WHAT IS BEING ASKED — Working down the material below, reproduce exactly every line from the one containing "استثمار و سرکوب ملت‌هاست." to the last line, and only those.

DATA EXCERPTS —
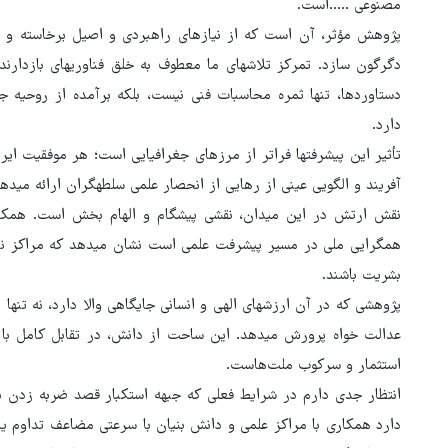
مصنوعی .....است.
پژوهش مؤثر، آن است که از نیازهای راهبردی و اصیل برخاسته و 
دگرگون سازد. تمرکز تلاش‍های ما معطوف به خلق فناوری‍های بازدار
دستاوردها، تنها ثمره محاسبات فنی نیست، بلکه برآمده از روحیه
دارد.
تأثیر این پیشرفت‍ها فراتر از مرزهای جغرافیایی است؛ هر موفقیت ای
آفریند و الگویی عینی از رهایی از انحصار علمی سلطه‍گران ارائه می‍دهد
نقش ارتش در این میدان، نقشی پیشگام و الهام بخش است. همکاری 
همگرایی ملی در مسیر پیشرفت علمی است نشان می‍دهد که مراکز نظام
بشریت باشند.
پژوهشی که در آن ارزش‍های الهی و انسانی جایگاهی والا دارد، نه تنها ب
عدالت خواه پرورش می‍دهد. این ساحت از دانش، در تقابل کامل ب
استثمار و سرکوب ملت‌هاست.
انتظار جدی دارم در شرایط فعلی که جبهه استکبار قصد ضربه زدن ب
دارد همکاری با مراکز علمی و دانش بنیان با سرعتی مضاعف تداوم یا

TASK RESPONSE —
استثمار و سرکوب ملت‌هاست.
انتظار جدی دارم در شرایط فعلی که جبهه استکبار قصد ضربه زدن ب
دارد همکاری با مراکز علمی و دانش بنیان با سرعتی مضاعف تداوم یا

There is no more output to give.